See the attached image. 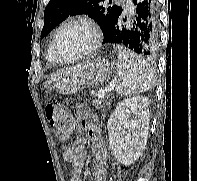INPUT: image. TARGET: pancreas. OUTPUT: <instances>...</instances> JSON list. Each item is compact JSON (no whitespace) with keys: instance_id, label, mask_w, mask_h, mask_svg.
<instances>
[{"instance_id":"obj_1","label":"pancreas","mask_w":197,"mask_h":181,"mask_svg":"<svg viewBox=\"0 0 197 181\" xmlns=\"http://www.w3.org/2000/svg\"><path fill=\"white\" fill-rule=\"evenodd\" d=\"M93 105L96 109H100L103 106V101L101 99H95Z\"/></svg>"}]
</instances>
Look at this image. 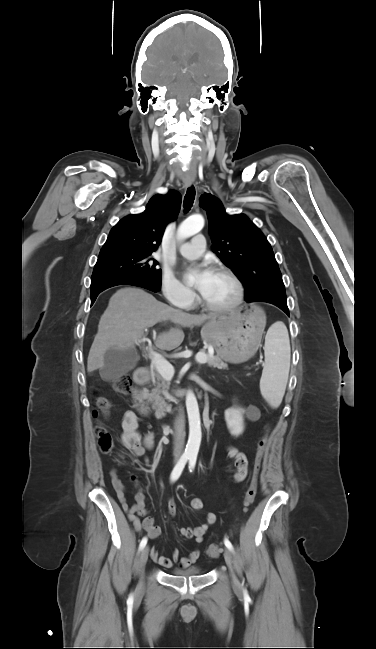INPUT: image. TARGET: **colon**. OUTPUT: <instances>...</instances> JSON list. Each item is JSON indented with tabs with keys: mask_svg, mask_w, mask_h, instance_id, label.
I'll return each mask as SVG.
<instances>
[{
	"mask_svg": "<svg viewBox=\"0 0 376 649\" xmlns=\"http://www.w3.org/2000/svg\"><path fill=\"white\" fill-rule=\"evenodd\" d=\"M112 387L113 390L117 393L128 394L131 391L132 382L128 375H121L113 381ZM96 403L99 410H101L104 413L108 412L110 408V403L106 398L98 397L96 399ZM96 436L98 439L99 447L102 451L108 452L113 448L114 446L113 436L107 430V428L102 424L96 426ZM266 443L267 440L265 435L261 436L257 442V449H256V456H255L256 472H258L260 469L261 462L266 450ZM256 494H257V480L255 478L253 479L250 487L248 488L243 500V507L245 511L253 504L256 498ZM206 553L209 557H218L221 553V547L217 544H211L208 546Z\"/></svg>",
	"mask_w": 376,
	"mask_h": 649,
	"instance_id": "1",
	"label": "colon"
}]
</instances>
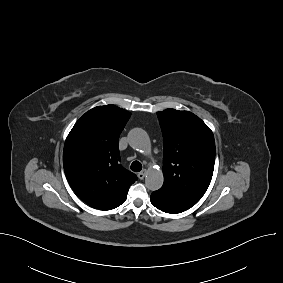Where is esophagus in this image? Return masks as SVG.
<instances>
[{"label":"esophagus","mask_w":283,"mask_h":283,"mask_svg":"<svg viewBox=\"0 0 283 283\" xmlns=\"http://www.w3.org/2000/svg\"><path fill=\"white\" fill-rule=\"evenodd\" d=\"M147 171L145 169H143L141 172L138 173V178L139 179H144V177L146 176Z\"/></svg>","instance_id":"34e87169"}]
</instances>
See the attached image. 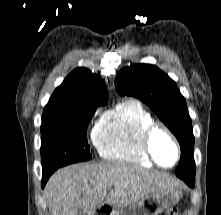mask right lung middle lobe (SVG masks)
Returning <instances> with one entry per match:
<instances>
[{
	"label": "right lung middle lobe",
	"instance_id": "obj_1",
	"mask_svg": "<svg viewBox=\"0 0 221 215\" xmlns=\"http://www.w3.org/2000/svg\"><path fill=\"white\" fill-rule=\"evenodd\" d=\"M101 104L45 106L41 125L43 172L91 158L87 127Z\"/></svg>",
	"mask_w": 221,
	"mask_h": 215
}]
</instances>
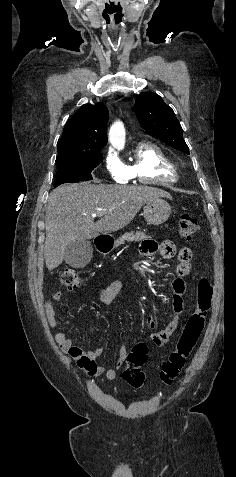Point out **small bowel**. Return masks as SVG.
<instances>
[{"label": "small bowel", "instance_id": "small-bowel-1", "mask_svg": "<svg viewBox=\"0 0 236 477\" xmlns=\"http://www.w3.org/2000/svg\"><path fill=\"white\" fill-rule=\"evenodd\" d=\"M140 252L146 257H151L158 253L163 259H170L177 254L179 260L176 267L177 278L172 283V319L162 330L155 331L152 335L154 345L158 348H162L168 343L171 336L176 331L180 316L184 310L183 297L185 294V285L182 277L188 275L191 270V251L186 246L177 250L175 244L170 240L163 241L159 245L154 241L146 240L141 244ZM122 287L123 282L120 279L109 282L100 292L99 299L101 304L105 306L112 304ZM61 299L62 293L58 291L53 294L52 301H46L44 304L45 316L49 326L52 328L57 325L54 303H59ZM151 327H153V324H151ZM55 340L63 352L73 359L77 366L90 376L105 374L108 380H113L117 375V371L123 368L126 363L128 348L125 345L119 348L116 365L113 368L105 370V368L96 361L103 352L102 348L98 347L85 351L82 348L73 345L71 339L62 332L55 335Z\"/></svg>", "mask_w": 236, "mask_h": 477}]
</instances>
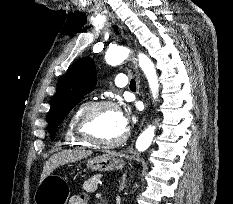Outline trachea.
Masks as SVG:
<instances>
[{
	"label": "trachea",
	"mask_w": 233,
	"mask_h": 204,
	"mask_svg": "<svg viewBox=\"0 0 233 204\" xmlns=\"http://www.w3.org/2000/svg\"><path fill=\"white\" fill-rule=\"evenodd\" d=\"M130 88L131 89H136V81L134 79H132L131 82H130Z\"/></svg>",
	"instance_id": "trachea-1"
}]
</instances>
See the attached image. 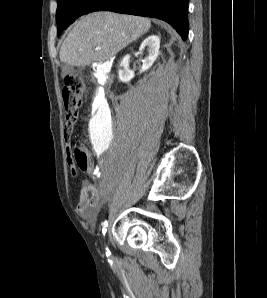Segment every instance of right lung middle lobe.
I'll return each instance as SVG.
<instances>
[{"mask_svg":"<svg viewBox=\"0 0 267 298\" xmlns=\"http://www.w3.org/2000/svg\"><path fill=\"white\" fill-rule=\"evenodd\" d=\"M99 0H57L56 21L59 36L78 17L91 12Z\"/></svg>","mask_w":267,"mask_h":298,"instance_id":"obj_1","label":"right lung middle lobe"}]
</instances>
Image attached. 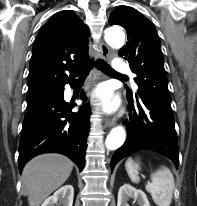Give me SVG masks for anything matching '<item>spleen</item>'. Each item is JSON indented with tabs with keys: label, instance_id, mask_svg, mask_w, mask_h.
<instances>
[{
	"label": "spleen",
	"instance_id": "obj_1",
	"mask_svg": "<svg viewBox=\"0 0 197 206\" xmlns=\"http://www.w3.org/2000/svg\"><path fill=\"white\" fill-rule=\"evenodd\" d=\"M125 169L130 180L133 183H139V164L132 158H128L125 162ZM174 187L173 174L167 167L163 166L151 175V183L148 182L145 189L151 194L157 206H170Z\"/></svg>",
	"mask_w": 197,
	"mask_h": 206
}]
</instances>
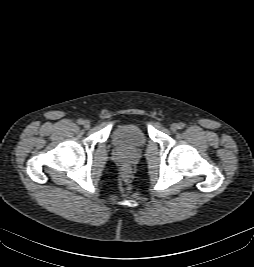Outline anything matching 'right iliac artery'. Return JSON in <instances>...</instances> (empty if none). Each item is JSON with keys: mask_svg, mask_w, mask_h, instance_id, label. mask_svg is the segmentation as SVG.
Here are the masks:
<instances>
[{"mask_svg": "<svg viewBox=\"0 0 254 267\" xmlns=\"http://www.w3.org/2000/svg\"><path fill=\"white\" fill-rule=\"evenodd\" d=\"M83 122H84V121H83L82 119H78V120H77V123H78L79 125H82Z\"/></svg>", "mask_w": 254, "mask_h": 267, "instance_id": "82829eb1", "label": "right iliac artery"}]
</instances>
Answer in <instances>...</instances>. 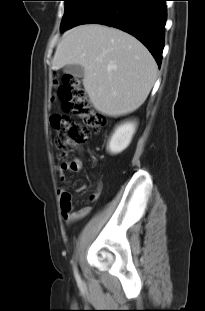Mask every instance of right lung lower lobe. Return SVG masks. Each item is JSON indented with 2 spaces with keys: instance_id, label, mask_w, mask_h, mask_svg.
I'll use <instances>...</instances> for the list:
<instances>
[{
  "instance_id": "1",
  "label": "right lung lower lobe",
  "mask_w": 205,
  "mask_h": 311,
  "mask_svg": "<svg viewBox=\"0 0 205 311\" xmlns=\"http://www.w3.org/2000/svg\"><path fill=\"white\" fill-rule=\"evenodd\" d=\"M166 1L91 0L71 27L96 23L121 29L140 40L160 66L164 48Z\"/></svg>"
}]
</instances>
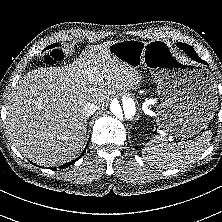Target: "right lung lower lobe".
<instances>
[{
	"instance_id": "98d812e1",
	"label": "right lung lower lobe",
	"mask_w": 222,
	"mask_h": 222,
	"mask_svg": "<svg viewBox=\"0 0 222 222\" xmlns=\"http://www.w3.org/2000/svg\"><path fill=\"white\" fill-rule=\"evenodd\" d=\"M86 148H87V146H86ZM86 148L84 149V151H83V153L81 154V156L84 155V153H85V151H86ZM81 156H80V157H81ZM80 157H79V158H80ZM79 158H78V159H79ZM78 159L72 161L71 163L67 164L66 166H69L70 164H73V163H74L75 161H77ZM64 166H65V165H64Z\"/></svg>"
}]
</instances>
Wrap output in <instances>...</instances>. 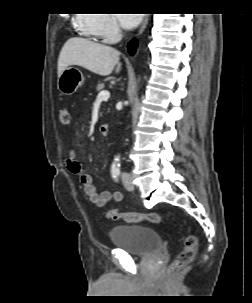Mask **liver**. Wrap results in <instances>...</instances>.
<instances>
[{"mask_svg":"<svg viewBox=\"0 0 252 303\" xmlns=\"http://www.w3.org/2000/svg\"><path fill=\"white\" fill-rule=\"evenodd\" d=\"M120 53L113 47L85 38L73 37L66 41L58 58V77L71 65L83 67L98 75L107 76L117 65L121 69Z\"/></svg>","mask_w":252,"mask_h":303,"instance_id":"6515ba94","label":"liver"}]
</instances>
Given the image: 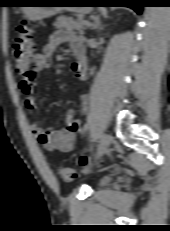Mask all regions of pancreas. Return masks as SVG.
Listing matches in <instances>:
<instances>
[{
  "label": "pancreas",
  "instance_id": "obj_1",
  "mask_svg": "<svg viewBox=\"0 0 170 231\" xmlns=\"http://www.w3.org/2000/svg\"><path fill=\"white\" fill-rule=\"evenodd\" d=\"M54 26L58 29L76 30L79 32H83L85 29V25L82 23L81 18L74 20L73 18L63 15L57 17Z\"/></svg>",
  "mask_w": 170,
  "mask_h": 231
}]
</instances>
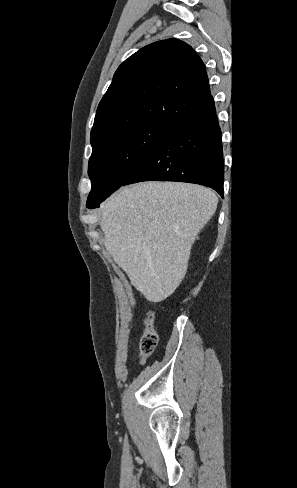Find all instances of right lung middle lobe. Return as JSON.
<instances>
[{
	"instance_id": "right-lung-middle-lobe-1",
	"label": "right lung middle lobe",
	"mask_w": 297,
	"mask_h": 488,
	"mask_svg": "<svg viewBox=\"0 0 297 488\" xmlns=\"http://www.w3.org/2000/svg\"><path fill=\"white\" fill-rule=\"evenodd\" d=\"M169 129L168 126L156 124L137 125L120 130L93 145L88 165L92 188L87 208L98 207L117 190Z\"/></svg>"
}]
</instances>
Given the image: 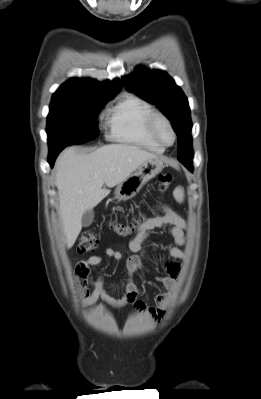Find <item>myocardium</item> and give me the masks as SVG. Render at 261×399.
Returning <instances> with one entry per match:
<instances>
[{
  "instance_id": "obj_1",
  "label": "myocardium",
  "mask_w": 261,
  "mask_h": 399,
  "mask_svg": "<svg viewBox=\"0 0 261 399\" xmlns=\"http://www.w3.org/2000/svg\"><path fill=\"white\" fill-rule=\"evenodd\" d=\"M159 120L164 121V122L168 125L169 129L171 130L172 135H173V140H172L171 143H165V142L161 139V137L159 136V134H158V132H157V123H158ZM147 128H148V132H149V134L151 135V137H152L158 144H160L161 146H163L164 148L170 147V146H172V145L176 142L177 133H176V130H175V128H174V126H173L171 120H170L165 114H163V113H161V112H159V111H153V112L149 115L148 120H147Z\"/></svg>"
}]
</instances>
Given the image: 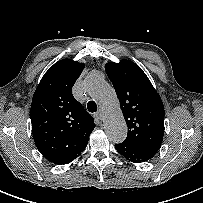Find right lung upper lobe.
<instances>
[{"instance_id": "obj_1", "label": "right lung upper lobe", "mask_w": 203, "mask_h": 203, "mask_svg": "<svg viewBox=\"0 0 203 203\" xmlns=\"http://www.w3.org/2000/svg\"><path fill=\"white\" fill-rule=\"evenodd\" d=\"M83 68V63L69 59L56 62L33 95L30 116L34 142L55 164H67L83 152L95 128L91 115L72 94Z\"/></svg>"}]
</instances>
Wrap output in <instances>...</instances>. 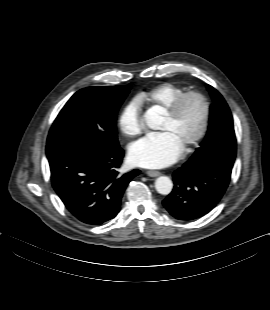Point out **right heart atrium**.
<instances>
[{"label": "right heart atrium", "mask_w": 270, "mask_h": 310, "mask_svg": "<svg viewBox=\"0 0 270 310\" xmlns=\"http://www.w3.org/2000/svg\"><path fill=\"white\" fill-rule=\"evenodd\" d=\"M119 127L127 137H135L143 130L142 106L137 98L124 106L119 117Z\"/></svg>", "instance_id": "1"}]
</instances>
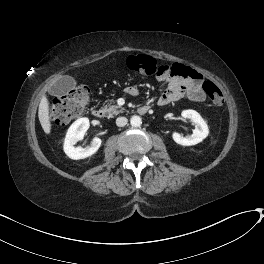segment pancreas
Instances as JSON below:
<instances>
[{
	"label": "pancreas",
	"mask_w": 264,
	"mask_h": 264,
	"mask_svg": "<svg viewBox=\"0 0 264 264\" xmlns=\"http://www.w3.org/2000/svg\"><path fill=\"white\" fill-rule=\"evenodd\" d=\"M123 108L120 109L119 106L117 105H106L104 106V108L102 109V111L106 114V116L108 118H112L115 115H118L119 113L123 112Z\"/></svg>",
	"instance_id": "obj_1"
}]
</instances>
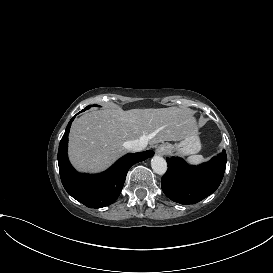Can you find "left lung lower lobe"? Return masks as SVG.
Here are the masks:
<instances>
[{"label":"left lung lower lobe","mask_w":273,"mask_h":273,"mask_svg":"<svg viewBox=\"0 0 273 273\" xmlns=\"http://www.w3.org/2000/svg\"><path fill=\"white\" fill-rule=\"evenodd\" d=\"M225 150L209 162L190 166L181 158H167L168 170L161 179L164 194L180 204H195L220 185L226 167Z\"/></svg>","instance_id":"0a47b994"}]
</instances>
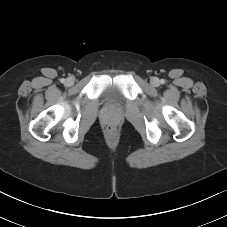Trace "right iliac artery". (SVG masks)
<instances>
[{"label": "right iliac artery", "mask_w": 227, "mask_h": 227, "mask_svg": "<svg viewBox=\"0 0 227 227\" xmlns=\"http://www.w3.org/2000/svg\"><path fill=\"white\" fill-rule=\"evenodd\" d=\"M60 81H61V83H64L65 82V79L62 78Z\"/></svg>", "instance_id": "82829eb1"}]
</instances>
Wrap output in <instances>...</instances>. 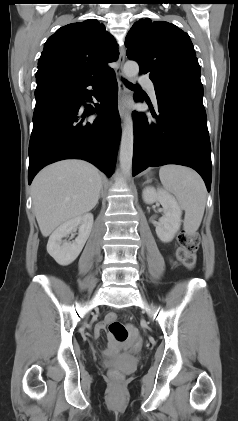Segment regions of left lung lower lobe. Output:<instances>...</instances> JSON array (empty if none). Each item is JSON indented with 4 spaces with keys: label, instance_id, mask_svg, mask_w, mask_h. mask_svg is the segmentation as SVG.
<instances>
[{
    "label": "left lung lower lobe",
    "instance_id": "left-lung-lower-lobe-1",
    "mask_svg": "<svg viewBox=\"0 0 238 421\" xmlns=\"http://www.w3.org/2000/svg\"><path fill=\"white\" fill-rule=\"evenodd\" d=\"M159 115L133 112V176L147 167L179 164L196 170L210 191L211 146L200 79L155 86ZM136 101H143L135 94Z\"/></svg>",
    "mask_w": 238,
    "mask_h": 421
}]
</instances>
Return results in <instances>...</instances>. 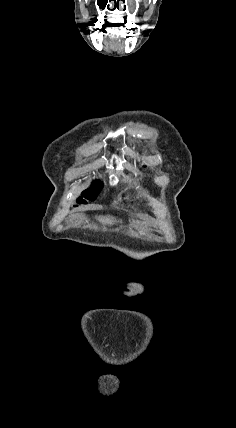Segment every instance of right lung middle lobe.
<instances>
[{"mask_svg": "<svg viewBox=\"0 0 236 428\" xmlns=\"http://www.w3.org/2000/svg\"><path fill=\"white\" fill-rule=\"evenodd\" d=\"M102 186H103V184L101 181H99V180L93 181L91 187L82 192V196L85 199L94 200L97 197L98 193L100 192ZM77 203L87 204V202L84 199H82V197H79L77 199Z\"/></svg>", "mask_w": 236, "mask_h": 428, "instance_id": "1", "label": "right lung middle lobe"}]
</instances>
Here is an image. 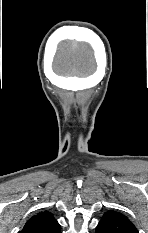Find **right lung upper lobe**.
Instances as JSON below:
<instances>
[{
	"instance_id": "right-lung-upper-lobe-1",
	"label": "right lung upper lobe",
	"mask_w": 148,
	"mask_h": 233,
	"mask_svg": "<svg viewBox=\"0 0 148 233\" xmlns=\"http://www.w3.org/2000/svg\"><path fill=\"white\" fill-rule=\"evenodd\" d=\"M19 233H61V230L53 215L44 211L30 218Z\"/></svg>"
}]
</instances>
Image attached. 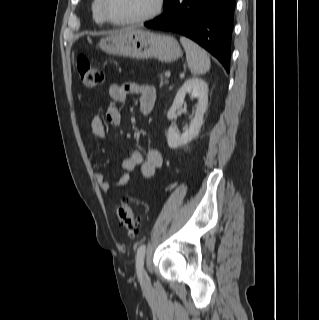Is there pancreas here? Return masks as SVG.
<instances>
[{"label":"pancreas","mask_w":319,"mask_h":320,"mask_svg":"<svg viewBox=\"0 0 319 320\" xmlns=\"http://www.w3.org/2000/svg\"><path fill=\"white\" fill-rule=\"evenodd\" d=\"M160 78V86H163L164 84H166L168 82V79L166 76H164L162 73L159 76Z\"/></svg>","instance_id":"cf45deb5"}]
</instances>
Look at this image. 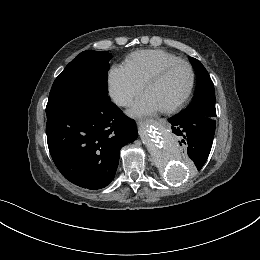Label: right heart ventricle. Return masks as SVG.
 Wrapping results in <instances>:
<instances>
[{
	"instance_id": "e07e8e85",
	"label": "right heart ventricle",
	"mask_w": 260,
	"mask_h": 260,
	"mask_svg": "<svg viewBox=\"0 0 260 260\" xmlns=\"http://www.w3.org/2000/svg\"><path fill=\"white\" fill-rule=\"evenodd\" d=\"M180 60L179 57L162 50H140L126 58L125 68L135 80L144 84L157 69Z\"/></svg>"
}]
</instances>
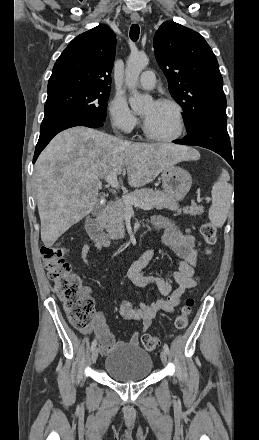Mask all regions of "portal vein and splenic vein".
<instances>
[{"label": "portal vein and splenic vein", "instance_id": "obj_1", "mask_svg": "<svg viewBox=\"0 0 259 440\" xmlns=\"http://www.w3.org/2000/svg\"><path fill=\"white\" fill-rule=\"evenodd\" d=\"M99 177L104 178L106 180V182L108 184H110L113 188L119 189L120 186H119V182L117 180V173H115V172L110 173L107 176H95V178H97V179ZM123 199H124V202L128 206L134 205V206H137V207L144 209V210H150L152 208V206L150 204L141 202V201H139L135 198H132L130 196H123Z\"/></svg>", "mask_w": 259, "mask_h": 440}]
</instances>
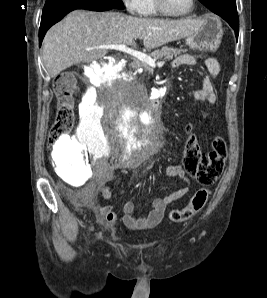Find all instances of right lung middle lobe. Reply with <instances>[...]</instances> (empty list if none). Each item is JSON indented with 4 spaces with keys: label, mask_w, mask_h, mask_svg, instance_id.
Returning <instances> with one entry per match:
<instances>
[{
    "label": "right lung middle lobe",
    "mask_w": 267,
    "mask_h": 298,
    "mask_svg": "<svg viewBox=\"0 0 267 298\" xmlns=\"http://www.w3.org/2000/svg\"><path fill=\"white\" fill-rule=\"evenodd\" d=\"M65 0H46L44 9H43V13L47 12L48 10H50L52 7H54L55 5H57L60 2H63ZM100 3L103 4H109L112 5L114 8H118V9H124V4L122 2V0H97Z\"/></svg>",
    "instance_id": "obj_1"
}]
</instances>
::::
What is needed is an exact restatement of the lines from the line with "Find all instances of right lung middle lobe. Reply" through the final line of the data, pictures excluded.

Solution for this exercise
Find all instances of right lung middle lobe. Reply with <instances>[...]</instances> (empty list if none). Each item is JSON indented with 4 spaces with keys: label, mask_w, mask_h, mask_svg, instance_id.
Returning <instances> with one entry per match:
<instances>
[{
    "label": "right lung middle lobe",
    "mask_w": 267,
    "mask_h": 298,
    "mask_svg": "<svg viewBox=\"0 0 267 298\" xmlns=\"http://www.w3.org/2000/svg\"><path fill=\"white\" fill-rule=\"evenodd\" d=\"M65 0H46L44 9H43V13L47 12L48 10H50L52 7H54L55 5H57L60 2H63ZM100 3L103 4H109L112 5L114 8H118V9H124V4L122 2V0H97Z\"/></svg>",
    "instance_id": "obj_1"
}]
</instances>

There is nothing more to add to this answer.